Saturday, October 13, 2007

What I Learned Talking at the ESBV Conference

This afternoon I presented a paper at the meeting of the Ecumenical Society of the Blessed Virgin Mary-USA. The Society met at St Nicholas Greek Orthodox Cathedral in Pittsburgh, PA. If you click on the link above you can go to the ESBVM-USA's web page and see the conference announcement as well as the titles of the presented papers.

After I finish making some minor corrections and some expansion of a point or two, I will post my own contribution, "Apparitions in the Orthodox Tradition" for those who wish to take a peek at what I presented.

Think back on the afternoon I am not really sure how I would characterize the response of people to my presentation. Basically, I presented what I understand to be the Orthodox view of apparitions, visions, myrrh-streaming and wonder working icons. In brief, while we acknowledge that these as potential act of grace, especially in monastic literature, we tend to approach these things with great caution, skepticism and even hostility. These events, even when legitimate manifestations of God's grace, too easily lend themselves to being distorted and a source of spiritual delusion.

The desert fathers are rather clear, we must always approach the spiritual life with great sobriety. Absent this sobriety of spirit, we open ourselves up to demonic influence and a religious induced insanity (which I pointed out at least in my own experience is difficult if not impossible to overcome since the delusion undermines the very thing need to overcome it, the freed openness of the person to God's correcting grace).

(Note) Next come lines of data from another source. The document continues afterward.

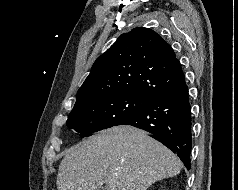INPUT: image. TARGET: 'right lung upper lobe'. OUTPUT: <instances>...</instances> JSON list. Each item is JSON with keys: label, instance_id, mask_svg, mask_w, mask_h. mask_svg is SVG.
<instances>
[{"label": "right lung upper lobe", "instance_id": "cb5924a9", "mask_svg": "<svg viewBox=\"0 0 238 190\" xmlns=\"http://www.w3.org/2000/svg\"><path fill=\"white\" fill-rule=\"evenodd\" d=\"M183 76L173 49L161 36L149 28H134L97 58L75 105L115 94L153 100Z\"/></svg>", "mask_w": 238, "mask_h": 190}]
</instances>
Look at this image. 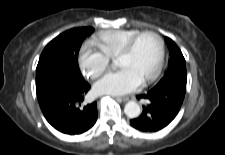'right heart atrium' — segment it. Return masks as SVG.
<instances>
[{
	"mask_svg": "<svg viewBox=\"0 0 225 155\" xmlns=\"http://www.w3.org/2000/svg\"><path fill=\"white\" fill-rule=\"evenodd\" d=\"M109 58L99 50L91 48L88 44L81 47L78 63L82 73L90 78L99 77L109 66Z\"/></svg>",
	"mask_w": 225,
	"mask_h": 155,
	"instance_id": "d8ad5b80",
	"label": "right heart atrium"
}]
</instances>
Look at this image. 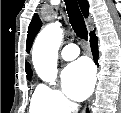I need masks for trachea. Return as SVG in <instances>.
I'll return each mask as SVG.
<instances>
[{
    "instance_id": "3493384b",
    "label": "trachea",
    "mask_w": 121,
    "mask_h": 113,
    "mask_svg": "<svg viewBox=\"0 0 121 113\" xmlns=\"http://www.w3.org/2000/svg\"><path fill=\"white\" fill-rule=\"evenodd\" d=\"M65 5L74 32L80 39L87 40L88 31L85 25L83 15L79 9L77 0H65Z\"/></svg>"
}]
</instances>
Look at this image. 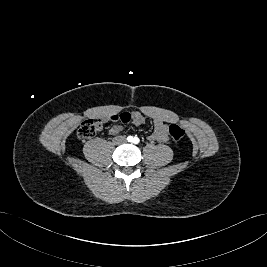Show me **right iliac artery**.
<instances>
[{"mask_svg":"<svg viewBox=\"0 0 267 267\" xmlns=\"http://www.w3.org/2000/svg\"><path fill=\"white\" fill-rule=\"evenodd\" d=\"M127 140H128L129 142H132V141H133V137H132V136H128V137H127Z\"/></svg>","mask_w":267,"mask_h":267,"instance_id":"obj_1","label":"right iliac artery"}]
</instances>
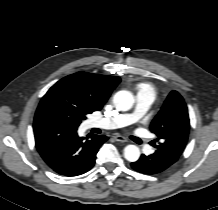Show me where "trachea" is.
Here are the masks:
<instances>
[{
    "label": "trachea",
    "instance_id": "1",
    "mask_svg": "<svg viewBox=\"0 0 218 210\" xmlns=\"http://www.w3.org/2000/svg\"><path fill=\"white\" fill-rule=\"evenodd\" d=\"M134 141L138 144H141V140L139 138L134 137Z\"/></svg>",
    "mask_w": 218,
    "mask_h": 210
}]
</instances>
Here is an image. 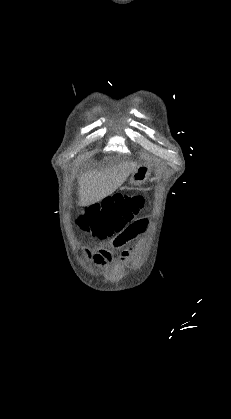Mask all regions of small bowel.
I'll return each instance as SVG.
<instances>
[{"mask_svg": "<svg viewBox=\"0 0 231 419\" xmlns=\"http://www.w3.org/2000/svg\"><path fill=\"white\" fill-rule=\"evenodd\" d=\"M148 225L146 219L136 221L125 227L111 242V247L114 249H122L121 257L126 260L130 255V249L127 247L137 235L142 233ZM95 262L105 266L112 260V254L109 249L102 248L94 255Z\"/></svg>", "mask_w": 231, "mask_h": 419, "instance_id": "obj_1", "label": "small bowel"}]
</instances>
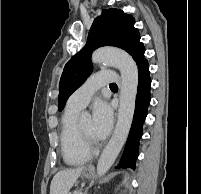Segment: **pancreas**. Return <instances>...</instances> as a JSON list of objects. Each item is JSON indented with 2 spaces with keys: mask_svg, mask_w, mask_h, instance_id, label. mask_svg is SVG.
Wrapping results in <instances>:
<instances>
[{
  "mask_svg": "<svg viewBox=\"0 0 201 194\" xmlns=\"http://www.w3.org/2000/svg\"><path fill=\"white\" fill-rule=\"evenodd\" d=\"M80 193H81V192H77V191H76V192H74L73 194H80Z\"/></svg>",
  "mask_w": 201,
  "mask_h": 194,
  "instance_id": "obj_1",
  "label": "pancreas"
}]
</instances>
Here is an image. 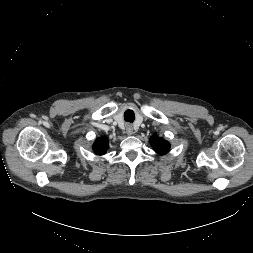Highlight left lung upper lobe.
Masks as SVG:
<instances>
[{
    "label": "left lung upper lobe",
    "mask_w": 253,
    "mask_h": 253,
    "mask_svg": "<svg viewBox=\"0 0 253 253\" xmlns=\"http://www.w3.org/2000/svg\"><path fill=\"white\" fill-rule=\"evenodd\" d=\"M150 143L153 147V149L158 153V154H165L170 150V144L164 140L163 138L158 137L156 134H154L150 138Z\"/></svg>",
    "instance_id": "left-lung-upper-lobe-1"
}]
</instances>
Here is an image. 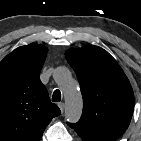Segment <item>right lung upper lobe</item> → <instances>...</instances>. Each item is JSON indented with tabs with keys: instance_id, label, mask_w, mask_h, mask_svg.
I'll use <instances>...</instances> for the list:
<instances>
[{
	"instance_id": "obj_1",
	"label": "right lung upper lobe",
	"mask_w": 141,
	"mask_h": 141,
	"mask_svg": "<svg viewBox=\"0 0 141 141\" xmlns=\"http://www.w3.org/2000/svg\"><path fill=\"white\" fill-rule=\"evenodd\" d=\"M48 49L21 46L0 62V141H39L61 112L39 79Z\"/></svg>"
}]
</instances>
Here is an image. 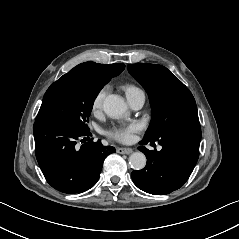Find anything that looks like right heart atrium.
<instances>
[{
	"label": "right heart atrium",
	"mask_w": 239,
	"mask_h": 239,
	"mask_svg": "<svg viewBox=\"0 0 239 239\" xmlns=\"http://www.w3.org/2000/svg\"><path fill=\"white\" fill-rule=\"evenodd\" d=\"M107 92V87L100 88L93 97L91 108L93 111L102 107L105 94Z\"/></svg>",
	"instance_id": "obj_1"
}]
</instances>
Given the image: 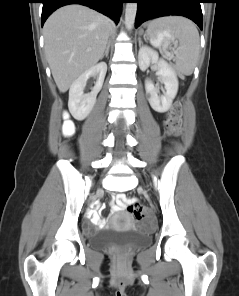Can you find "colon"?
Wrapping results in <instances>:
<instances>
[{
  "mask_svg": "<svg viewBox=\"0 0 239 296\" xmlns=\"http://www.w3.org/2000/svg\"><path fill=\"white\" fill-rule=\"evenodd\" d=\"M165 126L169 135H180L182 127V107L180 101H176L167 113ZM64 130L67 135H71L73 133L72 122L66 121L64 123ZM127 210L137 220H142L151 216L149 209L137 202H130L127 206Z\"/></svg>",
  "mask_w": 239,
  "mask_h": 296,
  "instance_id": "obj_1",
  "label": "colon"
}]
</instances>
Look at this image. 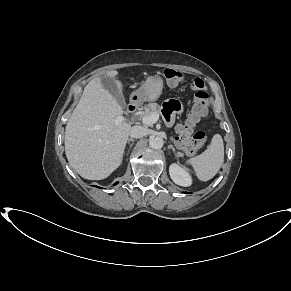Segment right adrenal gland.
Segmentation results:
<instances>
[{"mask_svg": "<svg viewBox=\"0 0 291 291\" xmlns=\"http://www.w3.org/2000/svg\"><path fill=\"white\" fill-rule=\"evenodd\" d=\"M130 142H134V139H132V138L128 139V144H129ZM130 147H132V144H131Z\"/></svg>", "mask_w": 291, "mask_h": 291, "instance_id": "right-adrenal-gland-1", "label": "right adrenal gland"}]
</instances>
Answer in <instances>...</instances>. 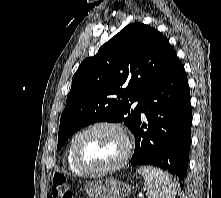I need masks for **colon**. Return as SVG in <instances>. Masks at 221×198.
Returning <instances> with one entry per match:
<instances>
[{"label":"colon","instance_id":"obj_1","mask_svg":"<svg viewBox=\"0 0 221 198\" xmlns=\"http://www.w3.org/2000/svg\"><path fill=\"white\" fill-rule=\"evenodd\" d=\"M53 198H73V193L66 178L62 175H57L53 179L52 187Z\"/></svg>","mask_w":221,"mask_h":198}]
</instances>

Thinking about the different, if rather brief, conversations that I had that day, I noticed the same type of dangers I have seen in the Orthodox Church. A formal declaration of the orthodoxy of a practice or event outside of the normal parish experience is taken as a sufficient warrant for one's own devotion or participation. So, for example, if monasticism is an important, even essential and normative expression of Orthodox spirituality, my participation in a monastic discipline, even if I am not a monk, is not only acceptable, but above criticism.

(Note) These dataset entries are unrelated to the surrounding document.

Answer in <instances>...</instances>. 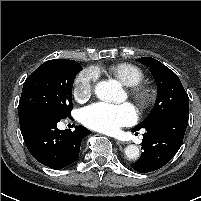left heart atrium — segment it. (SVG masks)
<instances>
[{
  "mask_svg": "<svg viewBox=\"0 0 201 201\" xmlns=\"http://www.w3.org/2000/svg\"><path fill=\"white\" fill-rule=\"evenodd\" d=\"M136 119L137 112L130 103L115 105L98 102L81 112V120L87 127L108 134L116 133L121 127L133 124Z\"/></svg>",
  "mask_w": 201,
  "mask_h": 201,
  "instance_id": "1",
  "label": "left heart atrium"
}]
</instances>
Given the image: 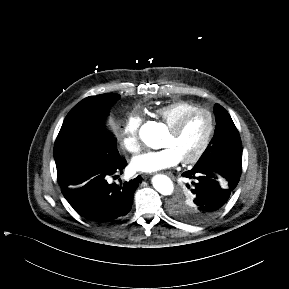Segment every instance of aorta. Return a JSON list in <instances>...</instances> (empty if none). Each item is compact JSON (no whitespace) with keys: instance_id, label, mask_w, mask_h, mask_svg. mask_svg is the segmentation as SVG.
<instances>
[{"instance_id":"762f6f07","label":"aorta","mask_w":289,"mask_h":289,"mask_svg":"<svg viewBox=\"0 0 289 289\" xmlns=\"http://www.w3.org/2000/svg\"><path fill=\"white\" fill-rule=\"evenodd\" d=\"M165 127L161 123L148 122L140 129V138L153 149L161 148L162 138L165 135ZM154 188L162 195H171L174 191L173 182L166 175H156L152 179Z\"/></svg>"}]
</instances>
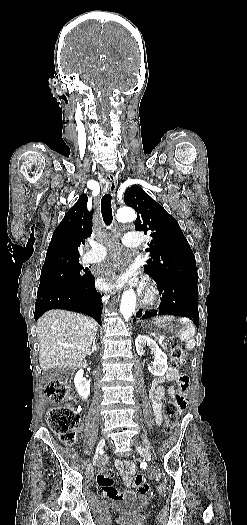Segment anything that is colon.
<instances>
[{
	"label": "colon",
	"instance_id": "obj_1",
	"mask_svg": "<svg viewBox=\"0 0 247 525\" xmlns=\"http://www.w3.org/2000/svg\"><path fill=\"white\" fill-rule=\"evenodd\" d=\"M170 356L174 366L181 367L186 356L183 349L175 342L170 344ZM177 384L181 389L188 388L189 376L181 374L177 379ZM45 394L57 403H64V406L52 407L47 411L46 419L49 427L67 443L73 444L77 438V429L80 418L78 410L74 405L72 392L62 381L54 380L46 384ZM188 404V398L184 393L170 395L164 404V417L168 429H172L177 420L178 413L184 411ZM135 486L141 495L150 492V485L146 476L142 472L135 474Z\"/></svg>",
	"mask_w": 247,
	"mask_h": 525
}]
</instances>
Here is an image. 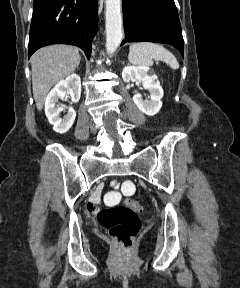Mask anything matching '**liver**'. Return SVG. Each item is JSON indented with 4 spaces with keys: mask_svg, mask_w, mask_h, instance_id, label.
I'll return each mask as SVG.
<instances>
[{
    "mask_svg": "<svg viewBox=\"0 0 240 288\" xmlns=\"http://www.w3.org/2000/svg\"><path fill=\"white\" fill-rule=\"evenodd\" d=\"M81 56L75 47L51 45L36 51L31 59L32 89L39 111L51 87L79 66Z\"/></svg>",
    "mask_w": 240,
    "mask_h": 288,
    "instance_id": "6515ba94",
    "label": "liver"
}]
</instances>
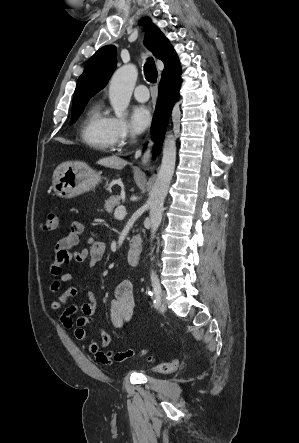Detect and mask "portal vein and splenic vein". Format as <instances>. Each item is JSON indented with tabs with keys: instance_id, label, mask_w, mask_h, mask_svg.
<instances>
[{
	"instance_id": "obj_1",
	"label": "portal vein and splenic vein",
	"mask_w": 299,
	"mask_h": 443,
	"mask_svg": "<svg viewBox=\"0 0 299 443\" xmlns=\"http://www.w3.org/2000/svg\"><path fill=\"white\" fill-rule=\"evenodd\" d=\"M114 216L118 220L124 219L126 216V208L124 206H118L114 212Z\"/></svg>"
}]
</instances>
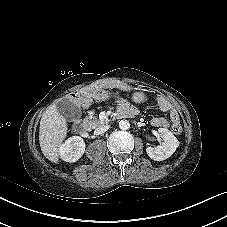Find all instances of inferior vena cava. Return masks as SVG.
<instances>
[{"instance_id": "inferior-vena-cava-1", "label": "inferior vena cava", "mask_w": 227, "mask_h": 227, "mask_svg": "<svg viewBox=\"0 0 227 227\" xmlns=\"http://www.w3.org/2000/svg\"><path fill=\"white\" fill-rule=\"evenodd\" d=\"M108 129H109L108 125H103V126L98 127L97 129H95L94 133L96 135H100V134L106 132Z\"/></svg>"}]
</instances>
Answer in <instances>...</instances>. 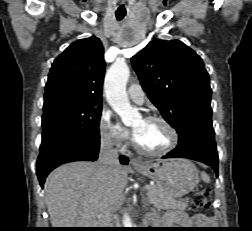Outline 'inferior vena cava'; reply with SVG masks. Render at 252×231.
I'll use <instances>...</instances> for the list:
<instances>
[{"mask_svg": "<svg viewBox=\"0 0 252 231\" xmlns=\"http://www.w3.org/2000/svg\"><path fill=\"white\" fill-rule=\"evenodd\" d=\"M113 140L109 135H104L101 138L99 163L103 170L108 174H114L121 166L119 162L118 150L113 147Z\"/></svg>", "mask_w": 252, "mask_h": 231, "instance_id": "obj_1", "label": "inferior vena cava"}]
</instances>
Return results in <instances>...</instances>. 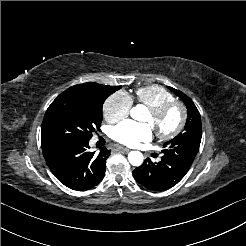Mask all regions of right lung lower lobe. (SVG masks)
<instances>
[{
  "label": "right lung lower lobe",
  "instance_id": "obj_1",
  "mask_svg": "<svg viewBox=\"0 0 246 246\" xmlns=\"http://www.w3.org/2000/svg\"><path fill=\"white\" fill-rule=\"evenodd\" d=\"M89 141L41 142L45 160L55 177L73 190L85 191L99 184L104 177L110 150L88 151Z\"/></svg>",
  "mask_w": 246,
  "mask_h": 246
}]
</instances>
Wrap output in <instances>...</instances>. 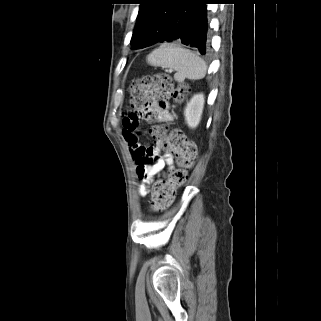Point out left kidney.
I'll use <instances>...</instances> for the list:
<instances>
[{
  "label": "left kidney",
  "instance_id": "1",
  "mask_svg": "<svg viewBox=\"0 0 321 321\" xmlns=\"http://www.w3.org/2000/svg\"><path fill=\"white\" fill-rule=\"evenodd\" d=\"M204 103L205 99L203 93L194 95L187 103L184 110V116L188 127L194 129L199 125Z\"/></svg>",
  "mask_w": 321,
  "mask_h": 321
}]
</instances>
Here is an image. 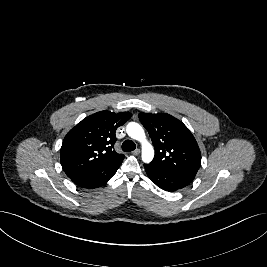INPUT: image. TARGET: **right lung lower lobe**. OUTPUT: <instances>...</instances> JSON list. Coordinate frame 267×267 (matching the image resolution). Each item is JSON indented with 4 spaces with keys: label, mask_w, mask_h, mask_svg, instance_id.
<instances>
[{
    "label": "right lung lower lobe",
    "mask_w": 267,
    "mask_h": 267,
    "mask_svg": "<svg viewBox=\"0 0 267 267\" xmlns=\"http://www.w3.org/2000/svg\"><path fill=\"white\" fill-rule=\"evenodd\" d=\"M121 163L122 161L112 162L73 176L70 179L82 188L101 187L116 173Z\"/></svg>",
    "instance_id": "right-lung-lower-lobe-1"
}]
</instances>
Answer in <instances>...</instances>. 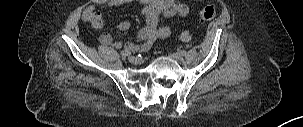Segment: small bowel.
<instances>
[{
  "label": "small bowel",
  "instance_id": "small-bowel-1",
  "mask_svg": "<svg viewBox=\"0 0 303 127\" xmlns=\"http://www.w3.org/2000/svg\"><path fill=\"white\" fill-rule=\"evenodd\" d=\"M137 2L141 6V13L146 18L145 26L139 31V43L122 41H113L110 33H103L100 36V42L103 45H112L115 49L124 48L128 52H145L160 39H163V33L169 32L167 26H160L162 17L170 18L175 16H186L188 7L186 4L177 0H97L94 4L89 5L83 13L85 21L89 22L92 27L99 30L104 25V17L100 9L107 7H118L126 3ZM131 27L129 21H122L118 24L119 30L125 32Z\"/></svg>",
  "mask_w": 303,
  "mask_h": 127
}]
</instances>
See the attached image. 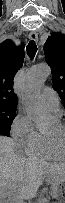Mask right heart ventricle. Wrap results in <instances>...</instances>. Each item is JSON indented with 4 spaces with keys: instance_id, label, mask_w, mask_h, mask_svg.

But this simply isn't true.

The question is not simply is this or that practice or event orthodox (or Orthodox), but is it one that I am called to participate in? And if I am, to what degree ought I to participate in something outside the normal practice of the Church? Should, for example, my love of monasticism be expressed by the imitation of monastic discipline or should it simply serve as a aid to humility by it reminding me of how much more strenuous the Christian life can be lived?

Marriage, monasticism, ordination, are all good things and great gifts from God. But it is a sign of a very serious delusion if I think that I ought to participate in them simply because they are good. God calls some to marriage, others to monasticism, others to ordination. Whatever objective value they might have, the real question is what do they mean for me subjectively.

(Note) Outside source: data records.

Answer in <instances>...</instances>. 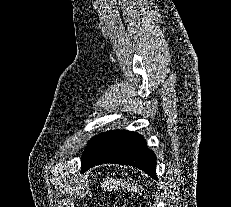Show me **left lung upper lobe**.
I'll list each match as a JSON object with an SVG mask.
<instances>
[{
    "mask_svg": "<svg viewBox=\"0 0 231 207\" xmlns=\"http://www.w3.org/2000/svg\"><path fill=\"white\" fill-rule=\"evenodd\" d=\"M94 139H95V137L92 138V139L88 142L87 147H86V149H85V152H84L83 155H82V158H83V156L86 154L87 150L89 149V147H90V145L92 144V142L94 141ZM82 158H81V159H82Z\"/></svg>",
    "mask_w": 231,
    "mask_h": 207,
    "instance_id": "1",
    "label": "left lung upper lobe"
}]
</instances>
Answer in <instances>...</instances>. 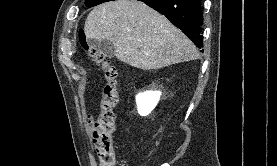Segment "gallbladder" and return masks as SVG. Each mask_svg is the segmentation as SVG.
<instances>
[{
    "label": "gallbladder",
    "instance_id": "gallbladder-1",
    "mask_svg": "<svg viewBox=\"0 0 277 166\" xmlns=\"http://www.w3.org/2000/svg\"><path fill=\"white\" fill-rule=\"evenodd\" d=\"M88 44L90 47L97 48L105 57L113 58L115 56L114 45L107 39H88Z\"/></svg>",
    "mask_w": 277,
    "mask_h": 166
}]
</instances>
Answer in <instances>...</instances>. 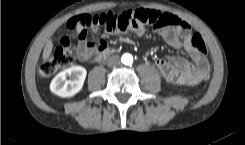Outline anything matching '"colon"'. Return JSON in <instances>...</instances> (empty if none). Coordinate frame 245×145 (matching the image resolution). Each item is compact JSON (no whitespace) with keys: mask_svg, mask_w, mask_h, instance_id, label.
<instances>
[{"mask_svg":"<svg viewBox=\"0 0 245 145\" xmlns=\"http://www.w3.org/2000/svg\"><path fill=\"white\" fill-rule=\"evenodd\" d=\"M179 23L180 20L178 18L168 13L144 8L124 10L119 13L106 11L75 16L67 22L65 34L61 38L60 45L53 49L42 61L39 67V74L42 77H47L57 70L67 68L72 64L73 56L81 50L80 41L88 37L87 30L77 31V26L79 25H99L105 27L108 31L124 32L142 26L175 29ZM87 42L90 45L94 44L96 42L95 36H89ZM192 45L199 53H207V45L200 35L196 34L192 37Z\"/></svg>","mask_w":245,"mask_h":145,"instance_id":"obj_1","label":"colon"}]
</instances>
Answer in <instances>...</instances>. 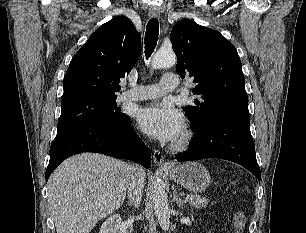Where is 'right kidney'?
<instances>
[{
	"mask_svg": "<svg viewBox=\"0 0 306 233\" xmlns=\"http://www.w3.org/2000/svg\"><path fill=\"white\" fill-rule=\"evenodd\" d=\"M120 226L121 218L118 214H114L102 224L99 233H120Z\"/></svg>",
	"mask_w": 306,
	"mask_h": 233,
	"instance_id": "ca27d5eb",
	"label": "right kidney"
}]
</instances>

The merely formal affirmation that something is good is not a sufficient warrant for my participation. Much less does this formal affirmation give me permission to tell others that they must participate in them.

In the face of apparitions, visions, myrrh-streaming and wonder working icons, the real test is not objective, but subjective. Does my attraction or participation or devotion in or to them foster in me obedience to Christ and the life He has called me to live?

We must, I think, exercise great caution and prudence whenever we seek to go beyond what is given to us in the ordinary practice of the Church. The more I feel in myself the need to do things that, intentionally or not, mark me as special, the more likely it is that I am following my own ego.

I must also be very cautious that my faith rises above the merely formal. It is insufficient to say that this or that practice is acceptable. Failing to do so is like confusing the fact that someone might objectively be a good spouse with being a good spouse for me. Objective validity does not guarantee, much less mandate, subjective participation.